The fact that train operators sped-up in the presence of track workers rather than slow down is simply amazing and borders on gross negligence or reckless conduct. What message does it send to the public and Metro employees that these train operators who narrowly missed the safety inspectors are still operating trains? Maybe they are not but how would we know?

Apparently a culture of "antagonism" exists between track workers and train operators which discourages reports of unsafe train operation and communication about the presence or absence of track workers is erratic and ineffectual.

"Emergency trip stations" for track workers do not work properly and many unique safety issues are not addressed at all.
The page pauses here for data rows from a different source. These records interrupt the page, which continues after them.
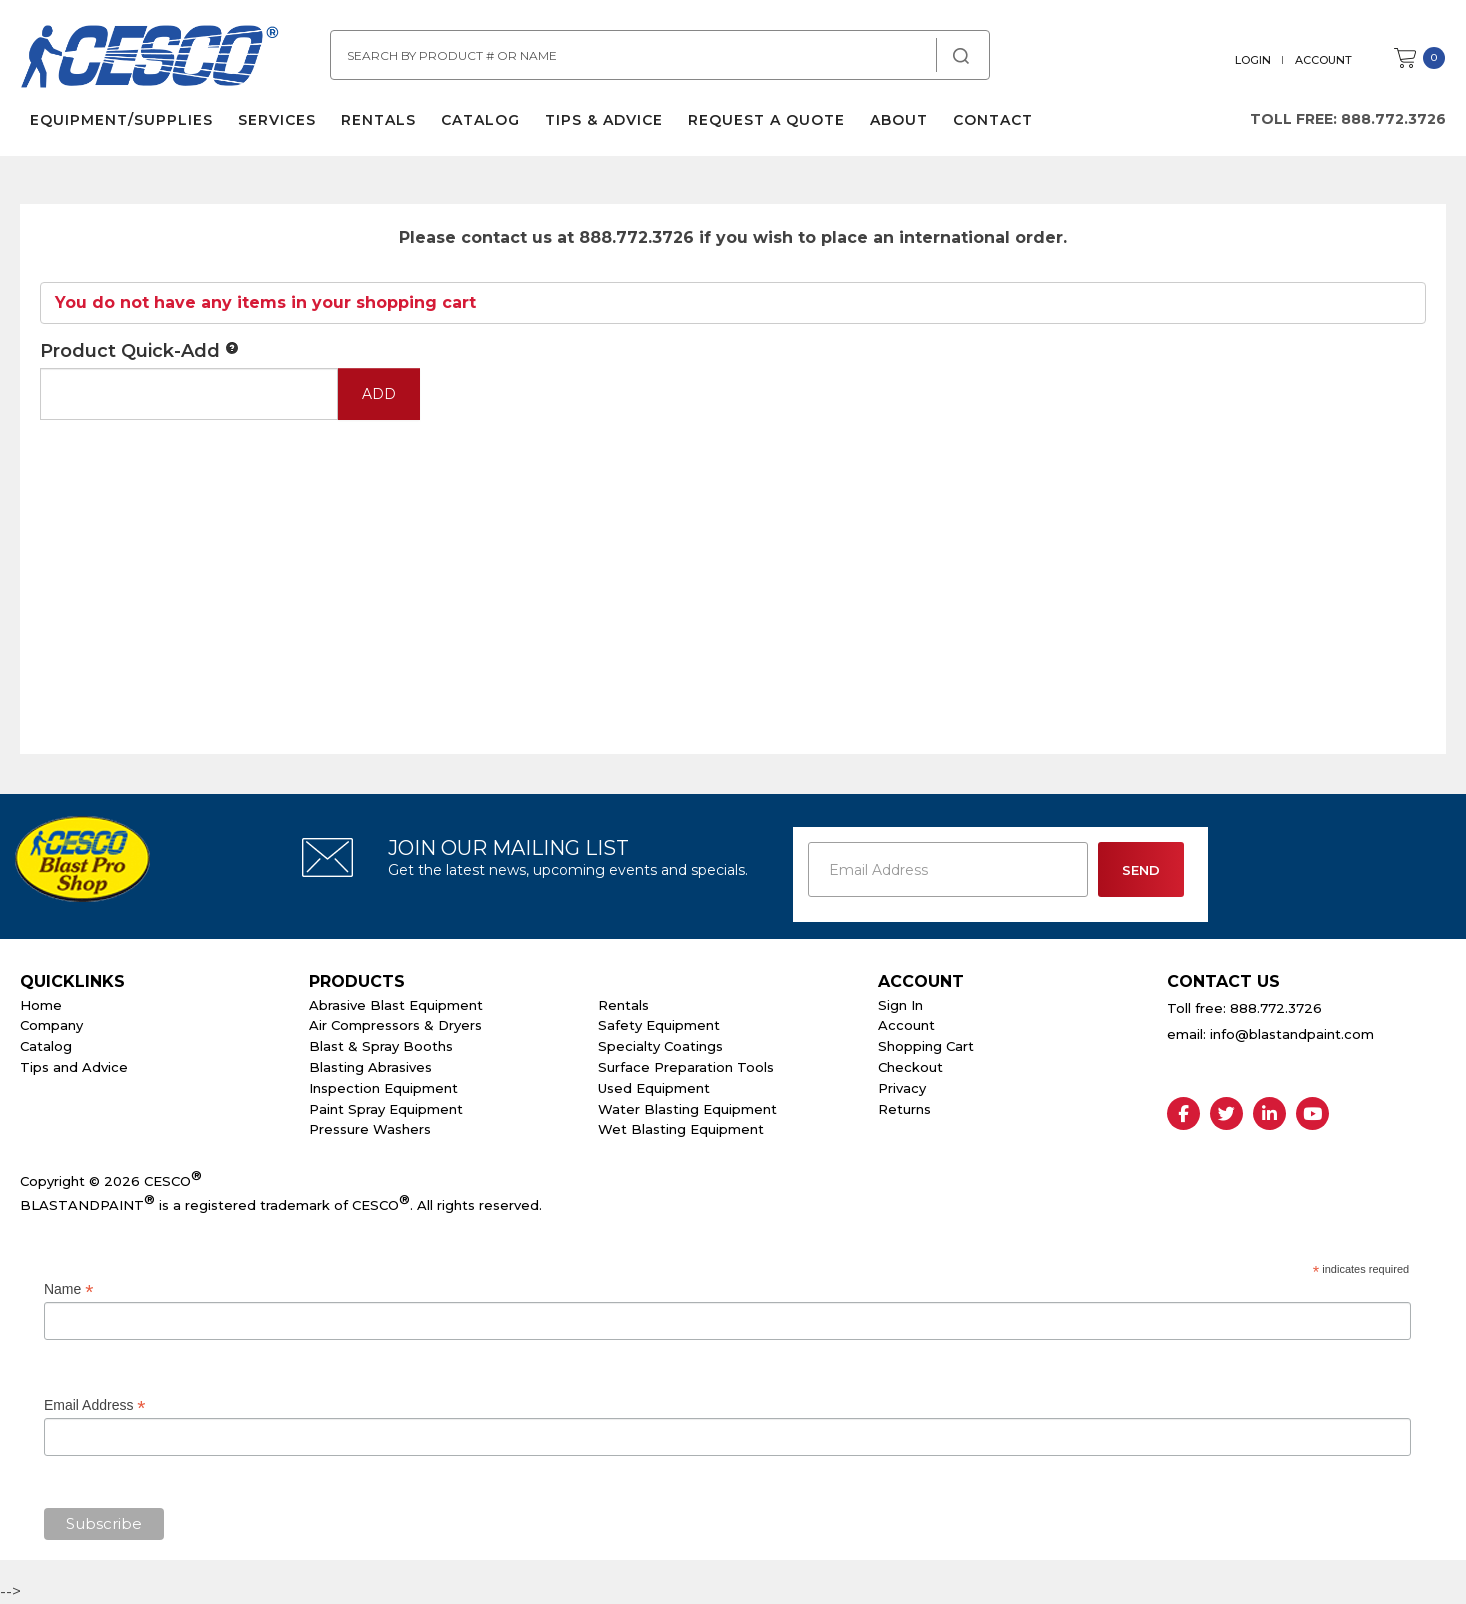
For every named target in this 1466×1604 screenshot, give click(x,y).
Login (1253, 60)
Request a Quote (766, 120)
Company (51, 1025)
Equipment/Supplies (121, 120)
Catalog (480, 120)
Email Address (95, 1405)
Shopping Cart (926, 1046)
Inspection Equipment (383, 1088)
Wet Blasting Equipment (681, 1129)
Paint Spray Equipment (386, 1109)
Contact (993, 120)
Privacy (902, 1088)
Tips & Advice (604, 120)
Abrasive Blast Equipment (396, 1005)
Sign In (900, 1005)
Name (68, 1289)
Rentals (378, 120)
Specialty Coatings (660, 1046)
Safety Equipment (659, 1025)
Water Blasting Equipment (687, 1109)
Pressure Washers (370, 1129)
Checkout (910, 1067)
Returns (904, 1109)
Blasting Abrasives (370, 1067)
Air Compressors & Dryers (395, 1025)
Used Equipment (654, 1088)
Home (41, 1005)
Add (379, 394)
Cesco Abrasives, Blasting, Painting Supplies (150, 59)
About (899, 120)
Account (1323, 60)
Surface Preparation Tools (686, 1067)
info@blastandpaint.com (1292, 1034)
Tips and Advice (74, 1067)
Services (277, 120)
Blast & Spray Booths (381, 1046)
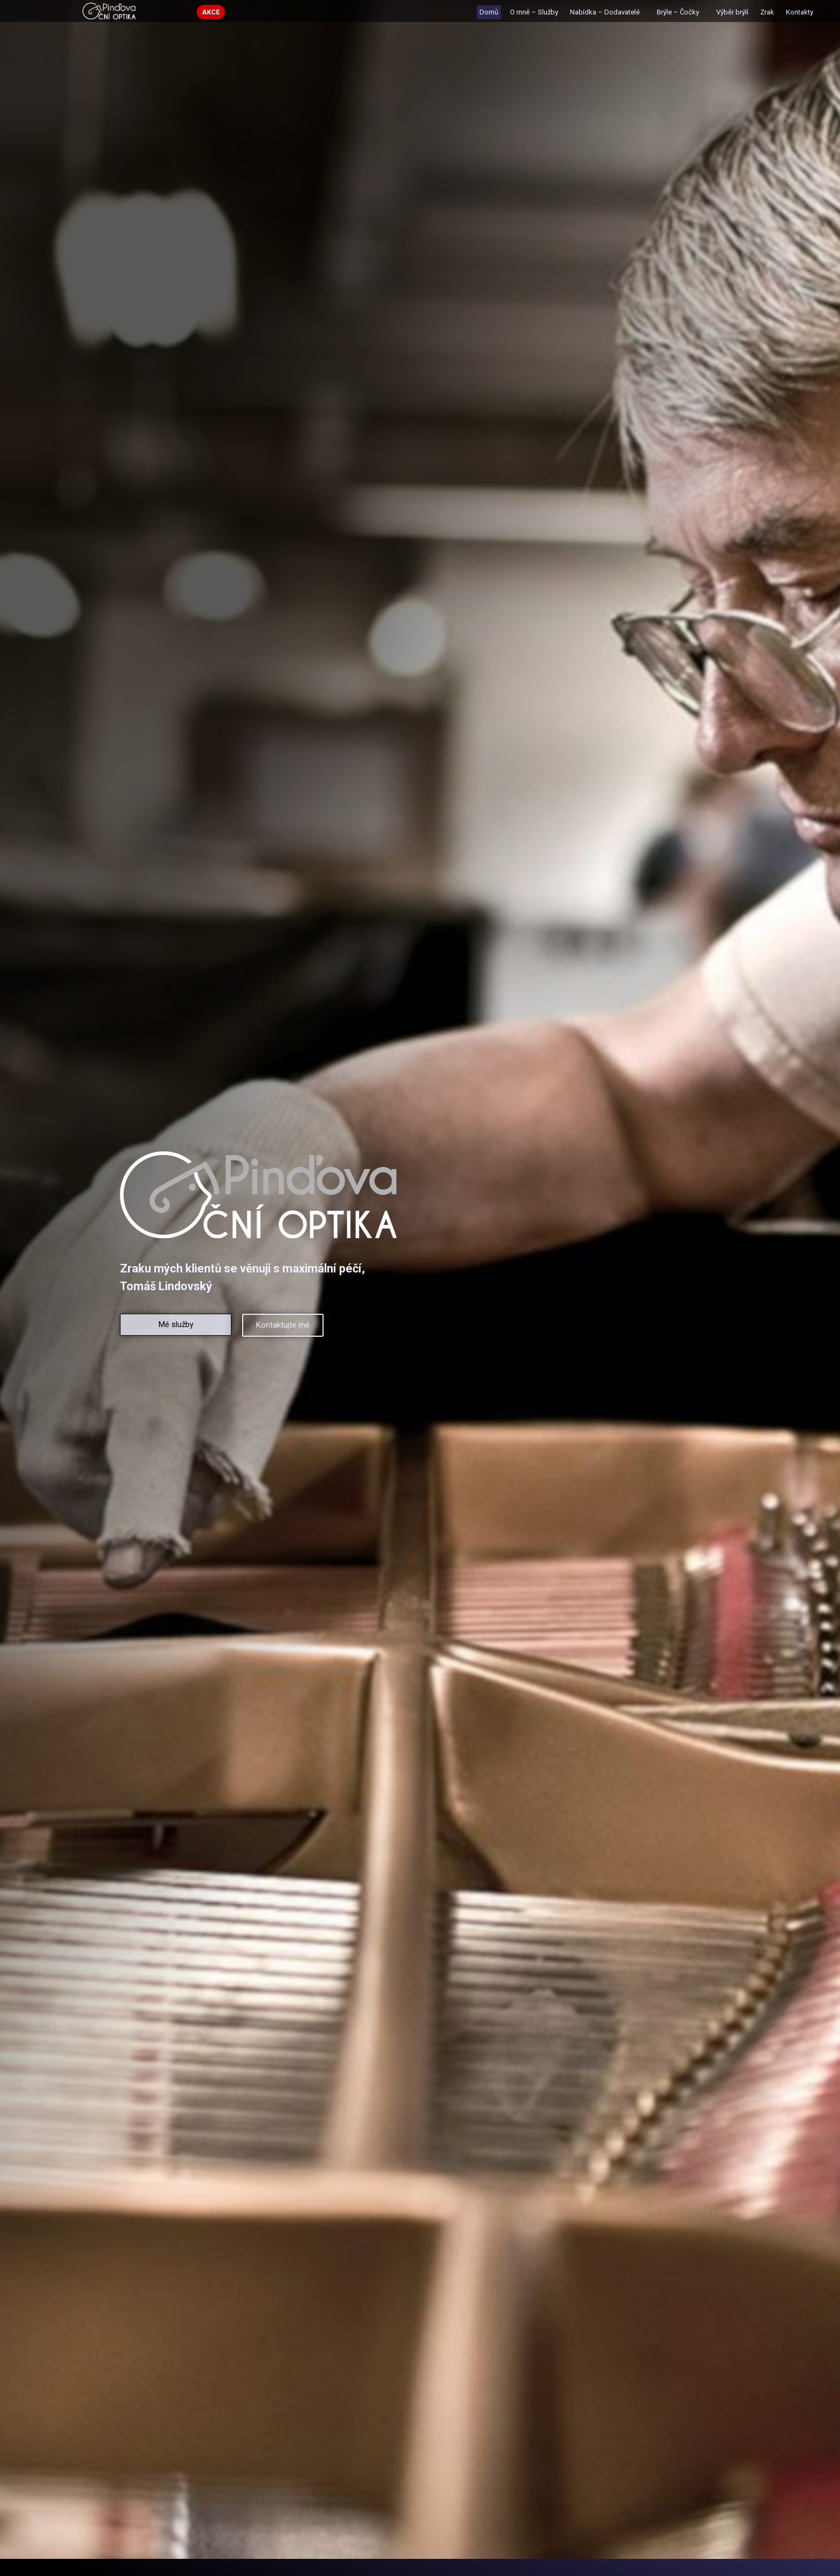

Training is, well, to be kind, inadequate. Minimal for most workers and ill-coordinated, Metro will require a fundamental rethinking of its track worker or "right of way" training programs. Finding #17 is particularly damning,
"WMATA's employee ROW (right-of-way) safety class curriculum fails to teach WMATA's own rules and procedures."

It is hard to adequately express how significant this problem is particularly when the training involves no "live field component, which is standard practice in virtually all other heavy-rail transit systems in North America."

 In other words we don't teach the rules, we don't follow the rules, the rules we have are not responsive to many problems and we don't practice carrying out the rules in the real world.